Officially, it’s Amazon China that is listed as a licensed freight forwarding service provider by the Federal Maritime Commission, which will open the door to countless suppliers and vendors across Asia to begin shipping their wares via Amazon’s logistics network.
This move is another step forward for AMZN in its goal to control every step of the delivery process.
The notion of shipping via ocean freighters won’t be attractive for domestic retailers, but Amazon stock owners should be giddy about the prospects it represents.
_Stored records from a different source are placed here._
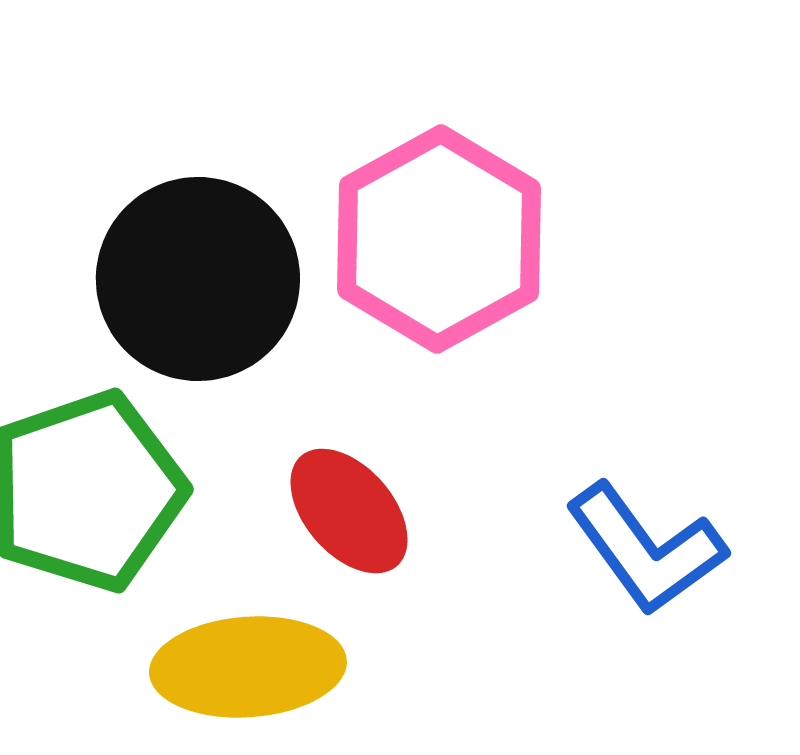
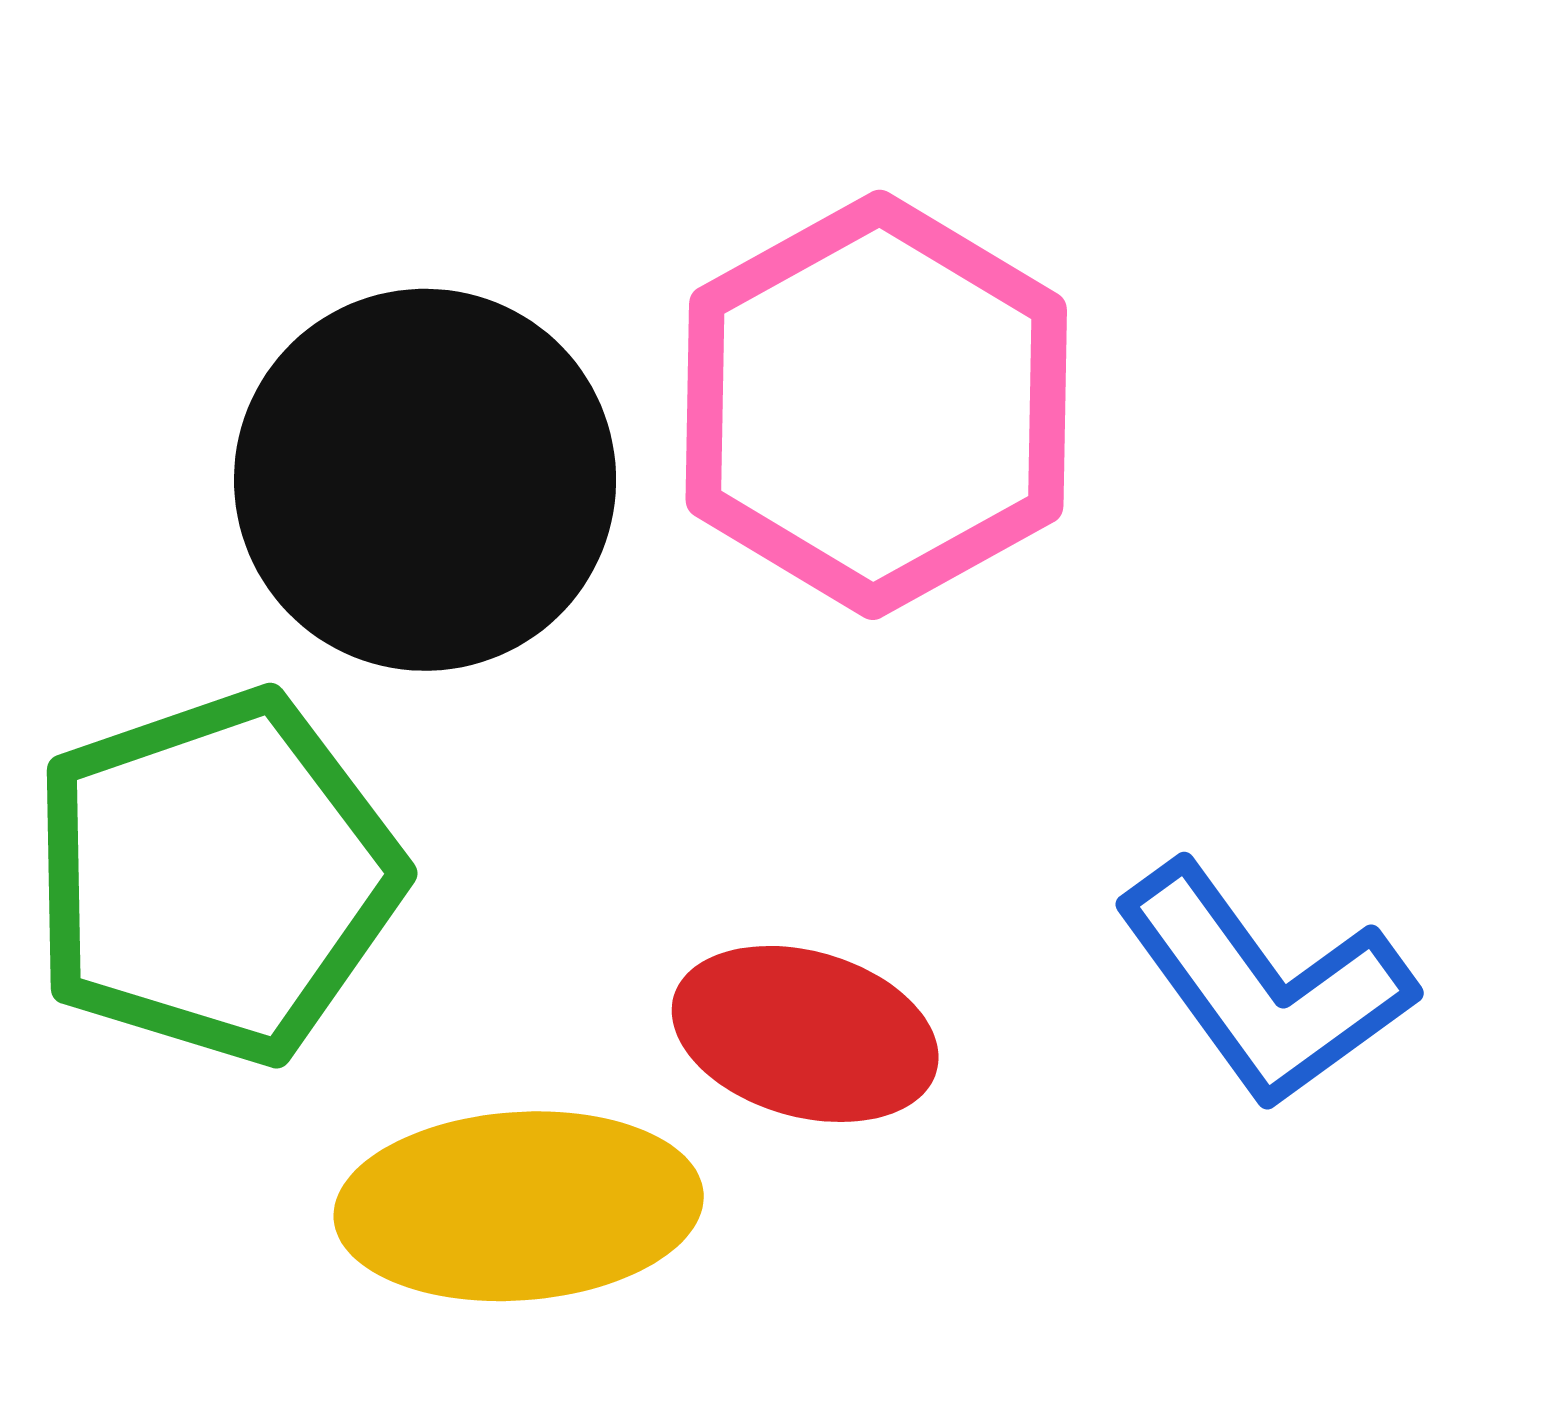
red ellipse: (349, 511) -> (805, 1034), moved, turned -33

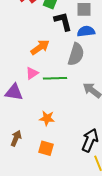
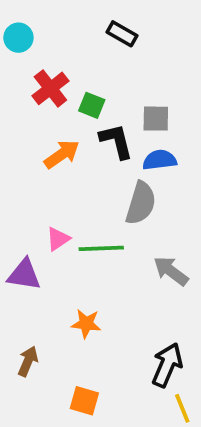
orange arrow: (40, 47) -> (62, 154), moved
orange square: (46, 148) -> (84, 401), moved

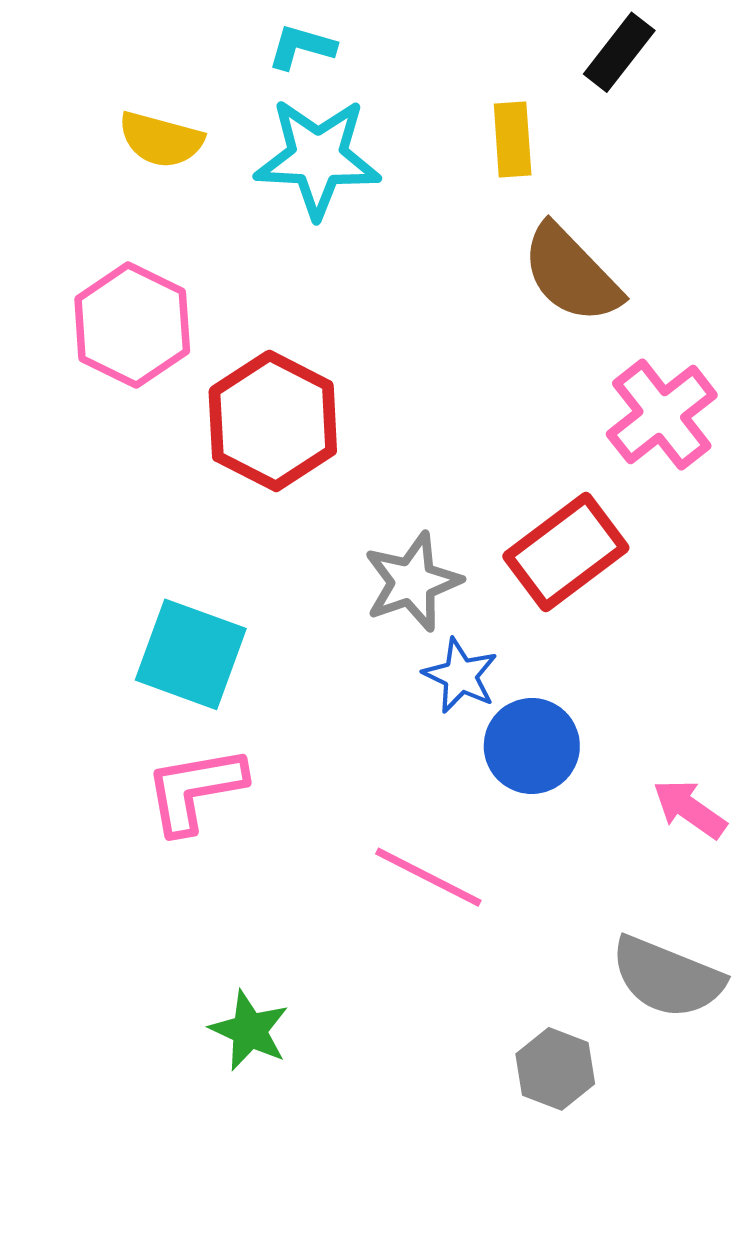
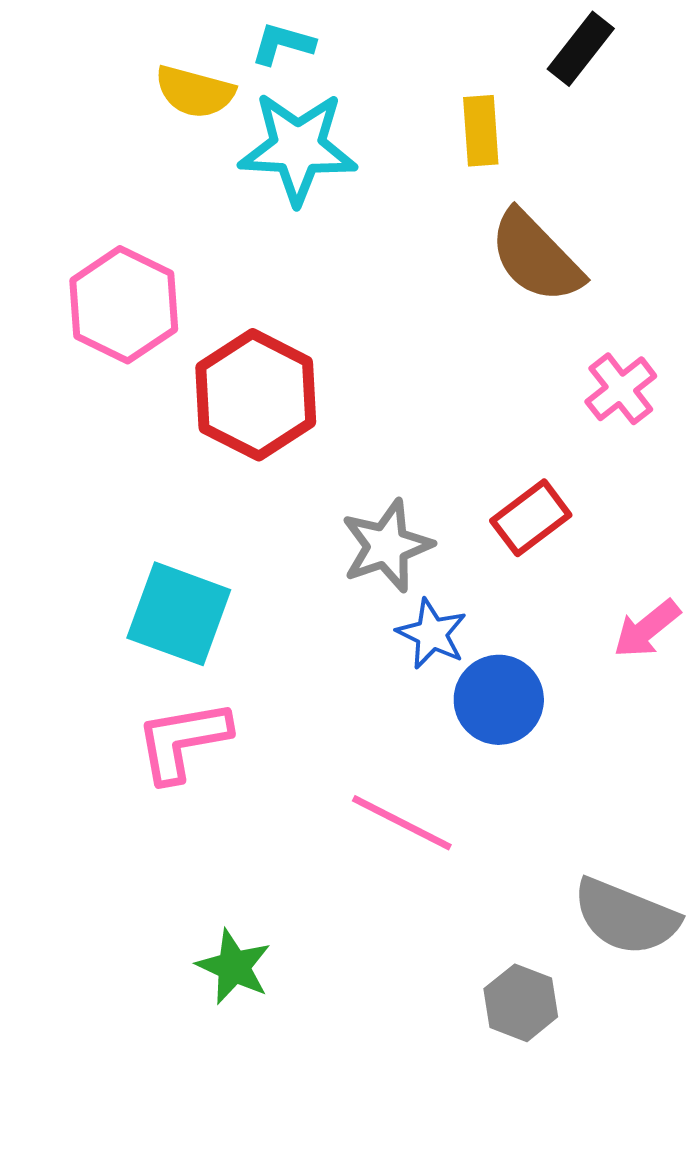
yellow semicircle: (161, 140) -> (195, 92), moved
pink cross: (662, 415) -> (621, 389), size x0.7
red rectangle: (566, 552) -> (531, 518), size x0.7
pink arrow: (690, 809) -> (647, 629), moved, turned -74

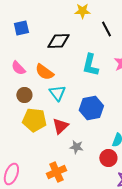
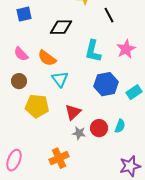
brown circle: (24, 95) -> (19, 81), moved
blue hexagon: (91, 108) -> (106, 84), moved
red triangle: (60, 126) -> (73, 112), moved
red circle: (108, 158) -> (99, 128), moved

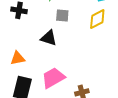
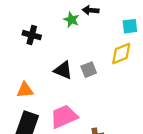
gray square: (62, 16) -> (89, 70), moved, turned -32

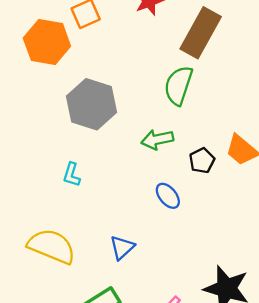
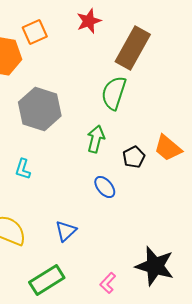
green arrow: (157, 139) -> (96, 139), turned 116

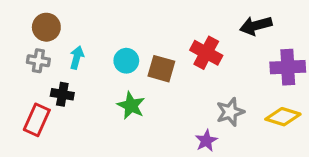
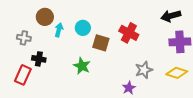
black arrow: (256, 26) -> (171, 16), moved
brown circle: (46, 27) -> (45, 17), moved
cyan arrow: (77, 58) -> (59, 30), moved
cyan circle: (126, 61) -> (83, 28), moved

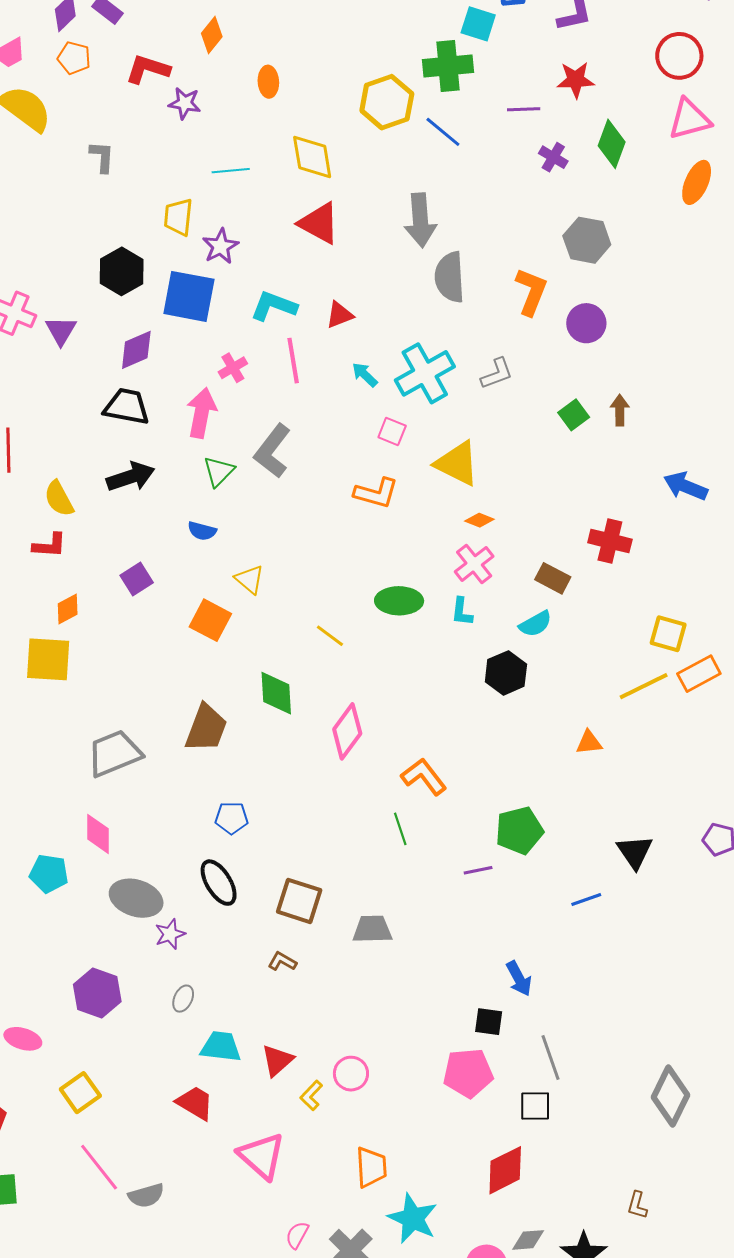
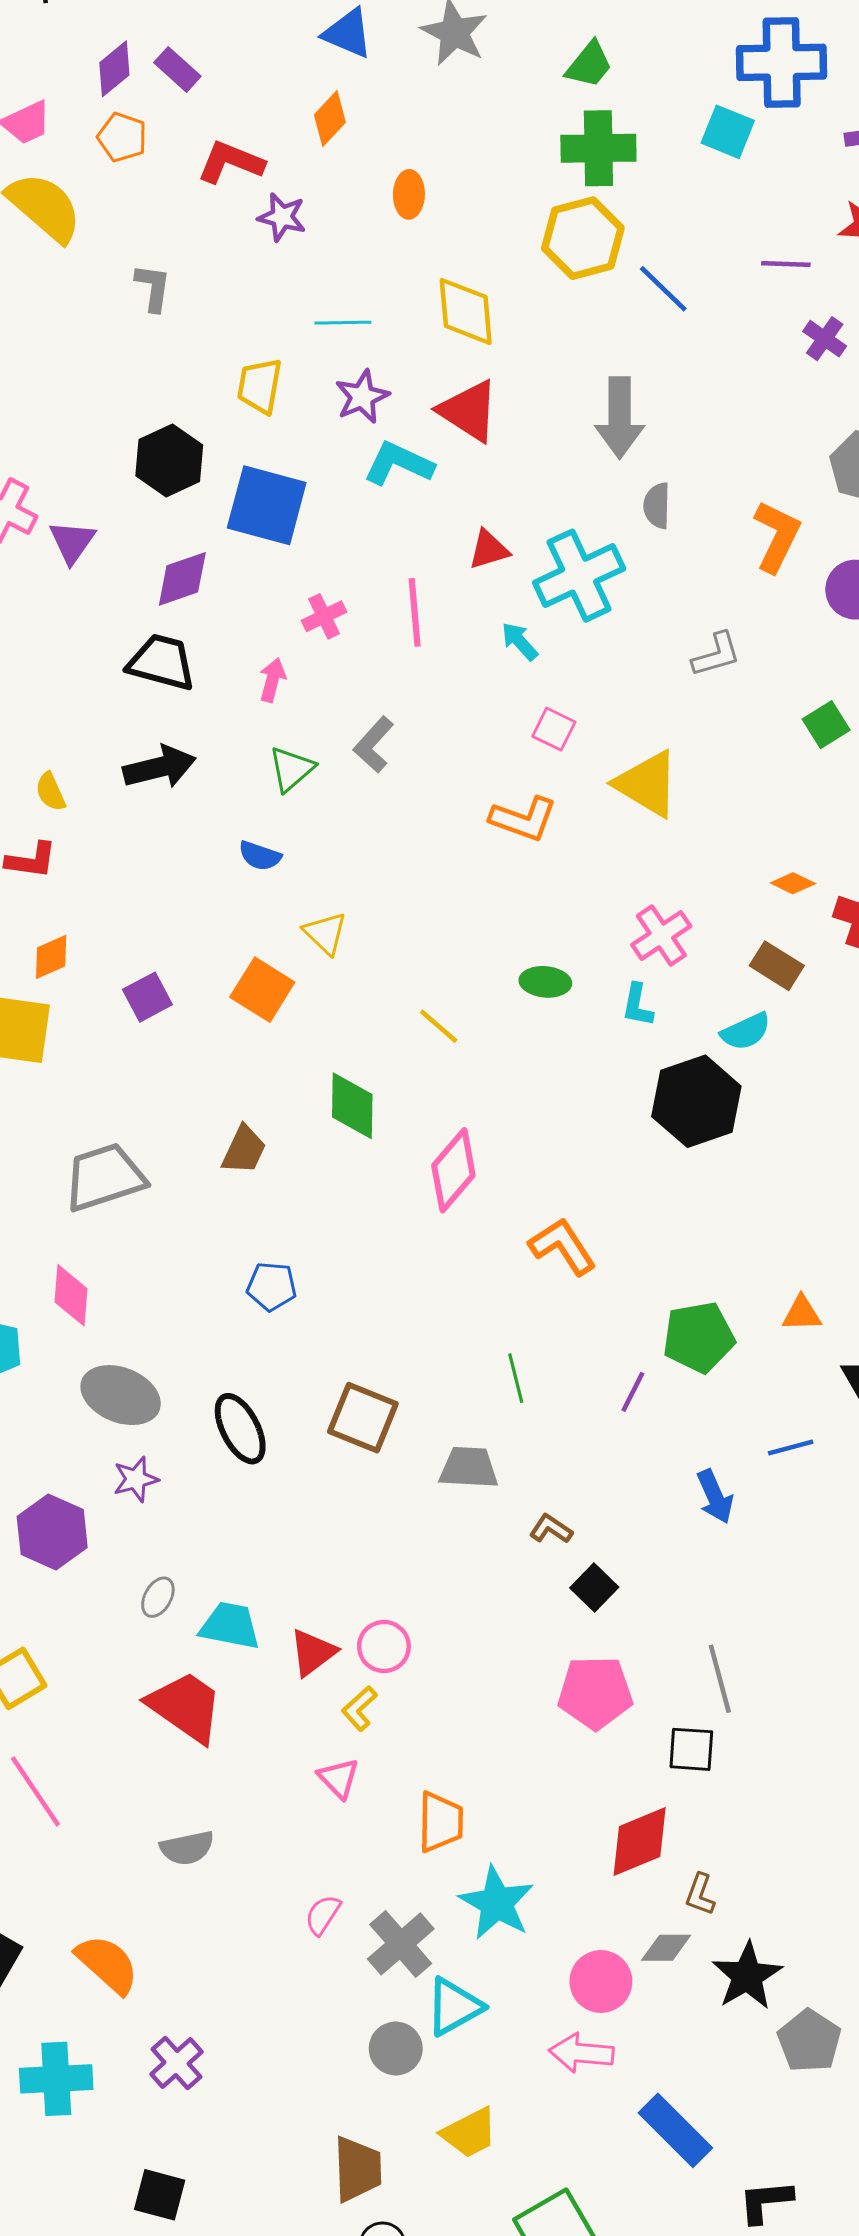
green cross: (448, 66) -> (598, 148), moved
purple star: (220, 246) -> (362, 397), moved
gray semicircle: (450, 277) -> (657, 506), size x0.6
cyan L-shape: (274, 306) -> (399, 464), moved
cyan cross: (425, 373) -> (579, 576), moved
pink arrow: (202, 413) -> (272, 680), size x0.6
gray L-shape: (272, 451) -> (374, 745), size x0.7
yellow semicircle: (59, 499) -> (50, 792), size x0.7
orange diamond: (479, 520) -> (793, 883), moved
purple square: (137, 579) -> (147, 997), moved
green ellipse: (399, 601) -> (545, 982), size x0.7
black hexagon: (506, 673) -> (696, 1101), size x1.4
brown trapezoid: (206, 728) -> (244, 1150), size x0.7
orange triangle: (589, 742) -> (802, 1314), moved
green line: (400, 829) -> (516, 1378), moved
purple line: (478, 870) -> (633, 1392), turned -56
black ellipse: (219, 883) -> (240, 1429), moved
purple star: (170, 934) -> (136, 1479), moved
brown L-shape: (282, 961) -> (551, 1529), moved
blue arrow: (519, 978) -> (715, 1497), moved
gray ellipse: (183, 999) -> (158, 1597), moved
black square: (489, 1022) -> (594, 1587), moved, turned 32
pink circle: (351, 1074) -> (384, 1646), moved
red trapezoid: (195, 1103) -> (185, 1707), size x1.4
pink triangle: (262, 1156) -> (339, 1778), moved, size x0.6
gray semicircle: (146, 1196) -> (187, 1848), moved
brown L-shape: (637, 1205) -> (700, 1894), moved

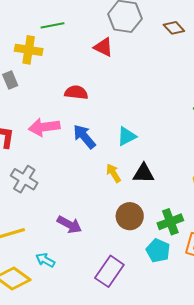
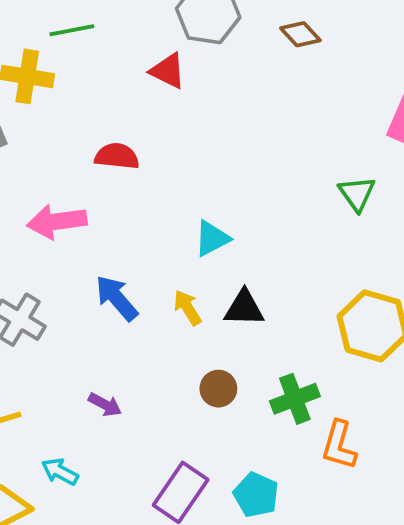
blue arrow: (84, 137) -> (117, 298), moved
brown circle: (130, 216) -> (218, 389), size x0.7
purple arrow: (69, 225) -> (105, 405), size x0.7
cyan pentagon: (158, 251) -> (256, 495), moved

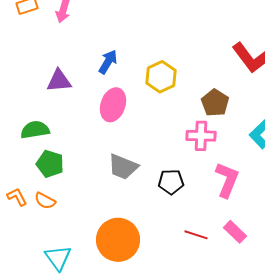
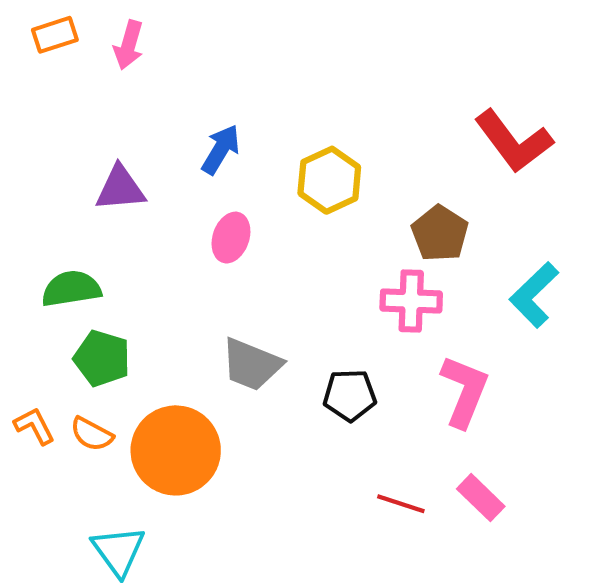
pink ellipse: (113, 105) -> (231, 238), size x0.7
orange circle: (118, 240) -> (176, 450), moved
There are hoards of Chinese retailers who will jump at the chance to ship their goods directly with Amazon and get them into its fulfillment centers. As David Morris of Fortune explained:
“As a freight forwarder, Amazon wouldn’t be putting its own ships in the water. Instead, it would be selling existing capacity, and managing the shipping process. An international Amazon freight service could oversee a products’ (sic) journey from ramp the (sic) at a Chinese factory all the way to an American warehouse.”
Amazon’s efforts to create its own delivery and distribution network will eventually pay off, and a worldwide logistics infrastructure will mean never again having to rely on a third-party to fulfill Amazon.com orders.
Amazon Ocean Shipping Is Not About Revenue
Ocean shipping is a $350 billion market, although it’s not a very profitable industry at the moment. Amazon, however, isn’t looking to generate direct revenue here. Instead, as the international shipper, AMZN maintains control of the delivery process from end to end for products coming out of China. And for Chinese product manufacturers that can’t normally afford shipping via air cargo, an option to ship via Amazon ocean presents significant opportunity to access the Western market.
Additionally, with the expanded measure of control over its supply chain, both the cost and time of package delivery will be reduced.
Per Bidness Etc:
“Fulfillment of products to Chinese consumers directly from the US and vice versa using FBA warehouses and delivery network will eradicate some of the port-based storage, transport, and customs related costs.”
The move to become an ocean freight forwarder makes perfect sense for Amazon considering the company has been losing an average of $1 billion per quarter on shipping costs. Amazon has the potential to dramatically reduce its costs using “its robust software management systems to improve efficiencies and streamline costs that concern product bookings and government filings.”
Further, a sizable percentage of Amazon’s fulfillment costs come from labor, specifically the handoff of cargo from one third-party provider to the next. But now that AMZN has been granted permission to operate as its own shipper, those costs may be reduced or eliminated entirely.
Flexport has said, “It’s here that automation, something no traditional freight forwarding company can do even one percent as well as Amazon can, becomes the key competitive advantage over legacy freight forwarders.”
Ocean Shipping Is Only Part of Amazon’s Vision
In its quest for complete delivery dominance, becoming an ocean freight forwarder is merely one piece of the puzzle that will secure Amazon’s position at the top of the food chain and crush any budding competitive inroads from the likes of BABA.
Last week, AMZN revealed plans to acquire French delivery company Colis Prive, moving one step closer to total control of its European-based fulfilment. Last month, Amazon also announced the addition of thousands of branded trailers to be driven by third-party carriers, further expanding the company’s control and capability on the ground.
In the air, AMZN has arranged to lease at least one jet for dedicated delivery of packages between Poland and Germany, and has been in negotiations with Boeing to lease 20 more for shipment and transportation across the U.S.
AMZN a Threat to FedEx and UPS
So, between the increasing fleet of trucks, leased jets, and now its own ocean shipping capabilities, Amazon is poised to become a dominant global logistics powerhouse, threatening the U.S. expansion efforts of BABA, as well as the stranglehold traditional carriers FedEx (FDX) and United Parcel Service (UPS) have long since held.
Power Retail said it best: “If Amazon commits to developing a fully fledged delivery service, it has the potential to disrupt the fulfilment industry, especially considering Amazon’s vast resources, its history of innovation, and its ability to operate on extremely thin profit margins.”
Overall, the creation of a dedicated ocean shipping division out of Amazon China will be a boon for Amazon stock for more reasons than just the reduced shipment losses and improved margins that come from maintaining greater control over fulfillment services.
Amazon is building its own complete worldwide logistics network that encompasses land, air and sea, which together with its unparallelled software and automation capabilities will put AMZN in direct competition with FedEx, UPS and even the U.S. Postal Service.
Plus, since the inflow of low-priced Chinese-made goods to Amazon’s fulfillment centers in the U.S. will result in reduced delivery times for American consumers, there’s less chance that BABA will woo customers away from Amazon.
On the export side, AMZN ocean shipping will provide a steady stream of high-demand American-made products to China.
This move makes Amazon stock a solid buy for the long-term — both for the e-commerce boost that will stem from greater control and lower overseas shipping costs, as well as the potential for an entirely different stream of revenue that could arise when the Amazon logistics network is able to fully compete with FedEx and UPS.
As of this writing, Greg Gambone did not hold a position in any of the aforementioned securities.